Please return the listing below exactly, without any of its pictures.

[DATA SHOWN]

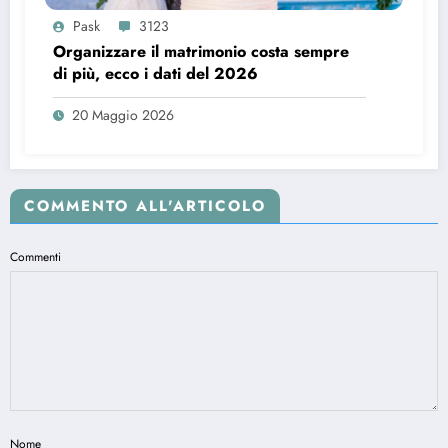
Pask
3123
Organizzare il matrimonio costa sempre
di più, ecco i dati del 2026
20 Maggio 2026
COMMENTO ALL'ARTICOLO
Commenti
Nome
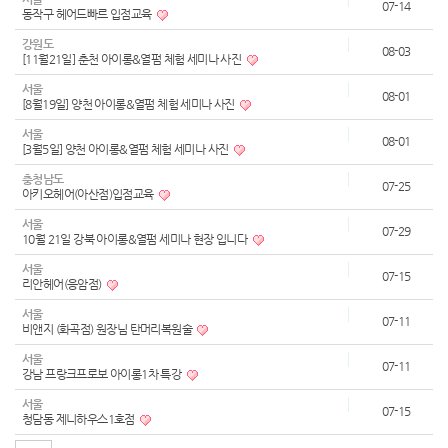
07-14
동작구 헤어드빠르 입점교육
강원도
08-03
[11월21일] 춘천 아이롱&열펌 체험 세미나 사진
서울
08-01
[8월19일] 양천 아이롱&열펌 체험 세미나 사진
서울
08-01
[3월5일] 양천 아이롱&열펌 체험 세미나 사진
충청남도
07-25
아키오헤어(아산점)입점교육
서울
07-29
10월 21일 강북 아이롱&열펌 세미나 현장 입니다
서울
07-15
리안헤어(응암점)
서울
07-11
비앤지 (화곡점) 원장님 탄머리복원술
서울
07-11
강남 프랑크프로보 아이롱1차 특강
서울
07-15
청담동 제니하우스1호점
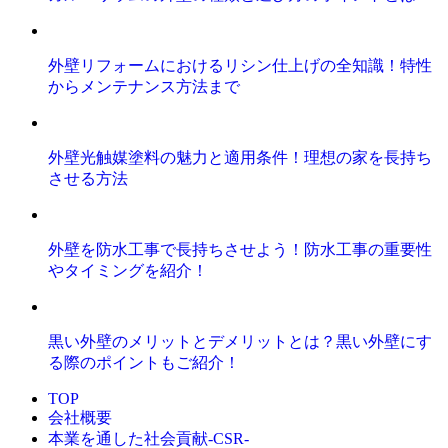
外壁リフォームにおけるリシン仕上げの全知識！特性
からメンテナンス方法まで
外壁光触媒塗料の魅力と適用条件！理想の家を長持ち
させる方法
外壁を防水工事で長持ちさせよう！防水工事の重要性
やタイミングを紹介！
黒い外壁のメリットとデメリットとは？黒い外壁にす
る際のポイントもご紹介！
TOP
会社概要
本業を通した社会貢献-CSR-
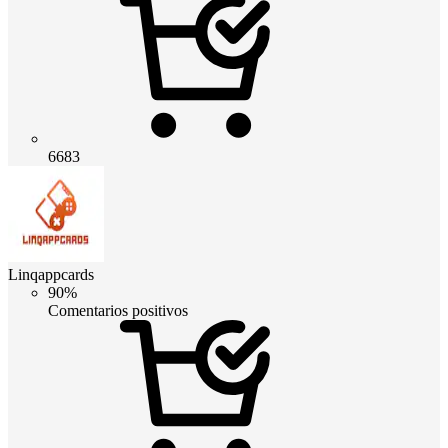
6683
Linqappcards
90%
Comentarios positivos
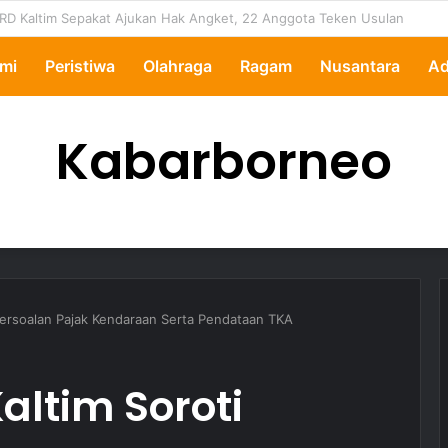
ipertanyakan, Pemkot Samarinda Dalami Data Kredit Macet Bankaltimtara
mi
Peristiwa
Olahraga
Ragam
Nusantara
Ad
Kabarborneo
 Persoalan Pajak Kendaraan Serta Pendataan TKA
altim Soroti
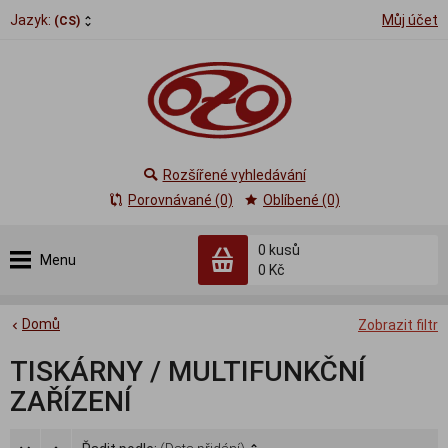
Jazyk:
Můj účet
(CS)
Rozšířené vyhledávání
Porovnávané (0)
Oblíbené (0)
0
kusů
Menu
0 Kč
Domů
Zobrazit filtr
TISKÁRNY / MULTIFUNKČNÍ
ZAŘÍZENÍ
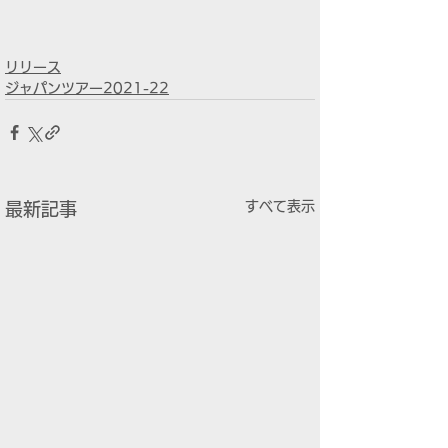
リリース
ジャパンツアー2021-22
すべて表示
最新記事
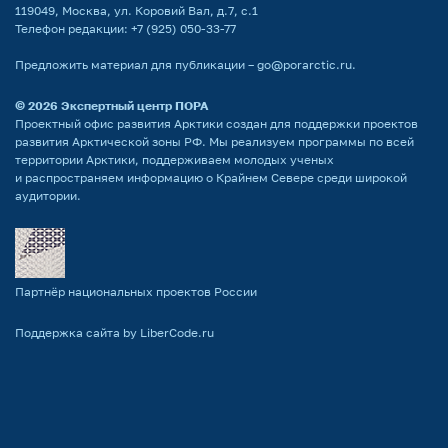
119049, Москва, ул. Коровий Вал, д.7, с.1
Телефон редакции:
+7 (925) 050-33-77
Предложить материал для публикации –
go@porarctic.ru
.
© 2026
Экспертный центр ПОРА
Проектный офис развития Арктики создан для поддержки проектов
развития Арктической зоны РФ. Мы реализуем программы по всей
территории Арктики, поддерживаем молодых ученых
и распространяем информацию о Крайнем Севере среди широкой
аудитории.
Партнёр национальных проектов России
Поддержка сайта by LiberCode.ru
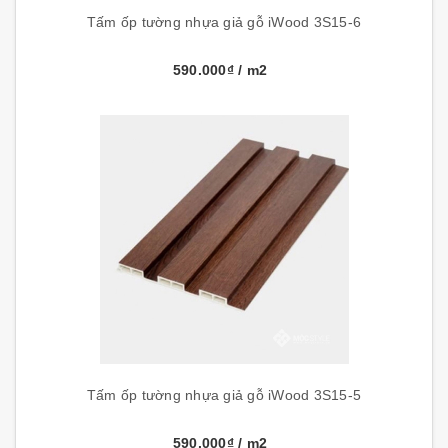
Tấm ốp tường nhựa giả gỗ iWood 3S15-6
590.000₫
/ m2
Tấm ốp tường nhựa giả gỗ iWood 3S15-5
590.000₫
/ m2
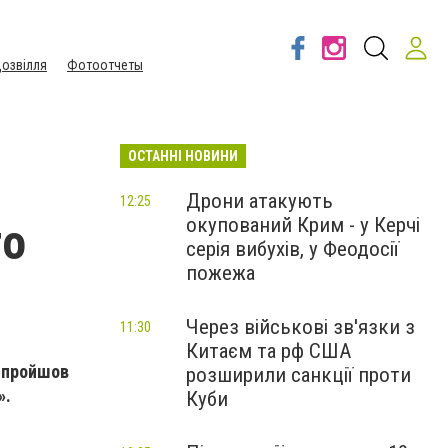
озвілля
Фотоотчеты
ОСТАННІ НОВИНИ
Дрони атакують
12:25
окупований Крим - у Керчі
го
серія вибухів, у Феодосії
пожежа
Через військові зв'язки з
11:30
Китаєм та рф США
і пройшов
розширили санкції проти
».
Куби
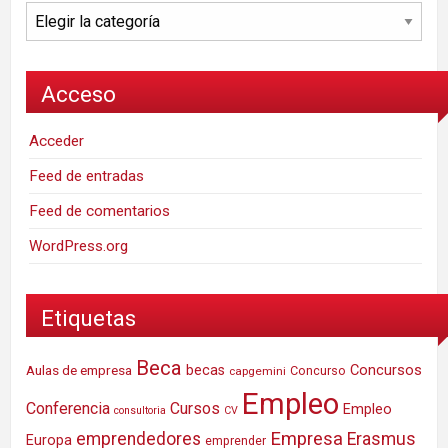
Categorías
Acceso
Acceder
Feed de entradas
Feed de comentarios
WordPress.org
Etiquetas
Beca
Concursos
Aulas de empresa
becas
Concurso
capgemini
Empleo
Conferencia
Cursos
Empleo
consultoria
CV
Empresa
emprendedores
Erasmus
Europa
emprender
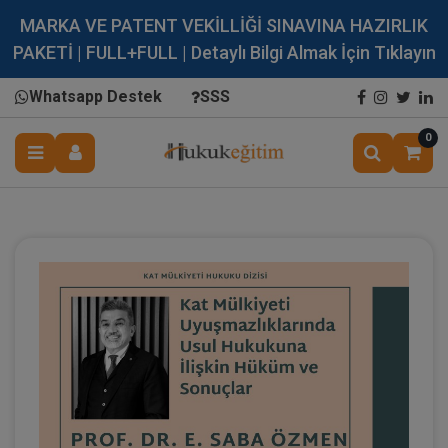
MARKA VE PATENT VEKİLLİĞİ SINAVINA HAZIRLIK
PAKETİ | FULL+FULL | Detaylı Bilgi Almak İçin Tıklayın
Whatsapp Destek
SSS
0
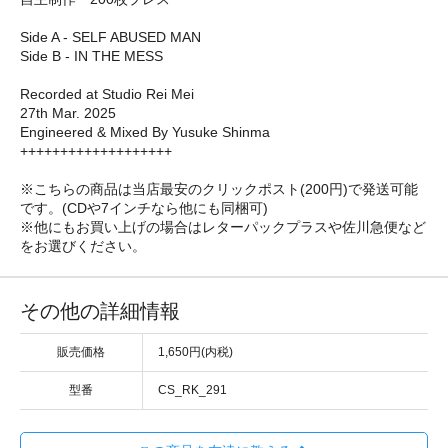
Side A - SELF ABUSED MAN
Side B - IN THE MESS
Recorded at Studio Rei Mei
27th Mar. 2025
Engineered & Mixed By Yusuke Shinma
+++++++++++++++++++
※こちらの商品は当店最安のクリックポスト(200円)で発送可能
です。(CDや7インチなら他にも同梱可)
※他にもお買い上げの場合はレターパックプラスや佐川急便など
をお選びください。
その他の詳細情報
販売価格
1,650円(内税)
型番
CS_RK_291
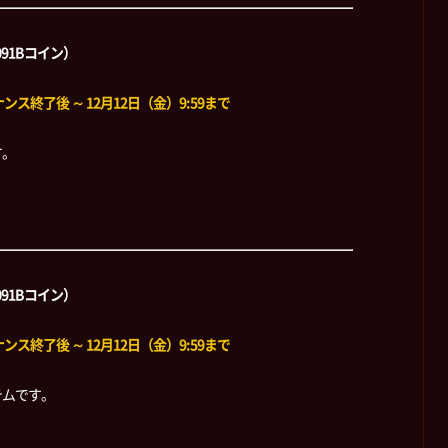
091Bコイン）
ス終了後 ～ 12月12日（金）9:59まで
す。
091Bコイン）
ス終了後 ～ 12月12日（金）9:59まで
テムです。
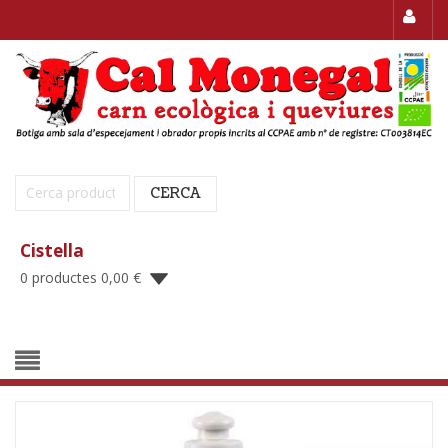
Cerca:
CERCA
Cistella
0 productes
0,00
€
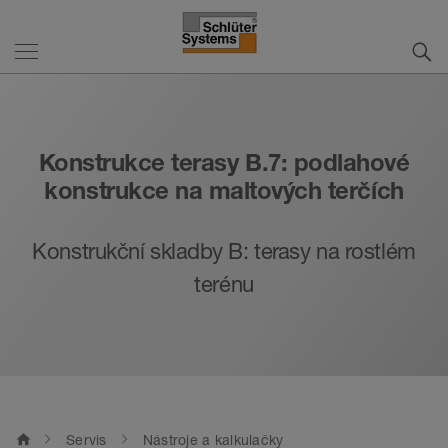
Konstrukce terasy B.7: podlahové
konstrukce na maltových terčích
Konstrukční skladby B: terasy na rostlém
terénu
home
Servis
Nástroje a kalkulačky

[/DATA SHOWN]

• **SOLVED PROBLEM**:
Pask
3123
Organizzare il matrimonio costa sempre
di più, ecco i dati del 2026
20 Maggio 2026
COMMENTO ALL'ARTICOLO
Commenti
Nome
07-14
동작구 헤어드빠르 입점교육
강원도
08-03
[11월21일] 춘천 아이롱&열펌 체험 세미나 사진
서울
08-01
[8월19일] 양천 아이롱&열펌 체험 세미나 사진
서울
08-01
[3월5일] 양천 아이롱&열펌 체험 세미나 사진
충청남도
07-25
아키오헤어(아산점)입점교육
서울
07-29
10월 21일 강북 아이롱&열펌 세미나 현장 입니다
서울
07-15
리안헤어(응암점)
서울
07-11
비앤지 (화곡점) 원장님 탄머리복원술
서울
07-11
강남 프랑크프로보 아이롱1차 특강
서울
07-15
청담동 제니하우스1호점
外壁リフォームにおけるリシン仕上げの全知識！特性
からメンテナンス方法まで
外壁光触媒塗料の魅力と適用条件！理想の家を長持ち
させる方法
外壁を防水工事で長持ちさせよう！防水工事の重要性
やタイミングを紹介！
黒い外壁のメリットとデメリットとは？黒い外壁にす
る際のポイントもご紹介！
TOP
会社概要
本業を通した社会貢献-CSR-
6683
Linqappcards
90%
Comentarios positivos
ipertanyakan, Pemkot Samarinda Dalami Data Kredit Macet Bankaltimtara
mi
Peristiwa
Olahraga
Ragam
Nusantara
Ad
Kabarborneo
 Persoalan Pajak Kendaraan Serta Pendataan TKA
altim Soroti
Jazyk:
Můj účet
(CS)
Rozšířené vyhledávání
Porovnávané (0)
Oblíbené (0)
0
kusů
Menu
0 Kč
Domů
Zobrazit filtr
TISKÁRNY / MULTIFUNKČNÍ
ZAŘÍZENÍ
リリース
ジャパンツアー2021-22
すべて表示
最新記事
119049, Москва, ул. Коровий Вал, д.7, с.1
Телефон редакции:
+7 (925) 050-33-77
Предложить материал для публикации –
go@porarctic.ru
.
© 2026
Экспертный центр ПОРА
Проектный офис развития Арктики создан для поддержки проектов
развития Арктической зоны РФ. Мы реализуем программы по всей
территории Арктики, поддерживаем молодых ученых
и распространяем информацию о Крайнем Севере среди широкой
аудитории.
Партнёр национальных проектов России
Поддержка сайта by LiberCode.ru
Tấm ốp tường nhựa giả gỗ iWood 3S15-6
590.000₫
/ m2
Tấm ốp tường nhựa giả gỗ iWood 3S15-5
590.000₫
/ m2
озвілля
Фотоотчеты
ОСТАННІ НОВИНИ
Дрони атакують
12:25
окупований Крим - у Керчі
го
серія вибухів, у Феодосії
пожежа
Через військові зв'язки з
11:30
Китаєм та рф США
і пройшов
розширили санкції проти
».
Куби
Categorías
Acceso
Acceder
Feed de entradas
Feed de comentarios
WordPress.org
Etiquetas
Beca
Concursos
Aulas de empresa
becas
Concurso
capgemini
Empleo
Conferencia
Cursos
Empleo
consultoria
CV
Empresa
emprendedores
Erasmus
Europa
emprender
MARKA VE PATENT VEKİLLİĞİ SINAVINA HAZIRLIK
PAKETİ | FULL+FULL | Detaylı Bilgi Almak İçin Tıklayın
Whatsapp Destek
SSS
0
Side A - SELF ABUSED MAN
Side B - IN THE MESS
Recorded at Studio Rei Mei
27th Mar. 2025
Engineered & Mixed By Yusuke Shinma
+++++++++++++++++++
※こちらの商品は当店最安のクリックポスト(200円)で発送可能
です。(CDや7インチなら他にも同梱可)
※他にもお買い上げの場合はレターパックプラスや佐川急便など
をお選びください。
その他の詳細情報
販売価格
1,650円(内税)
型番
CS_RK_291
091Bコイン）
ス終了後 ～ 12月12日（金）9:59まで
す。
091Bコイン）
ス終了後 ～ 12月12日（金）9:59まで
テムです。
Cerca:
CERCA
Cistella
0 productes
0,00
€
Konstrukce terasy B.7: podlahové
konstrukce na maltových terčích
Konstrukční skladby B: terasy na rostlém
terénu
home
Servis
Nástroje a kalkulačky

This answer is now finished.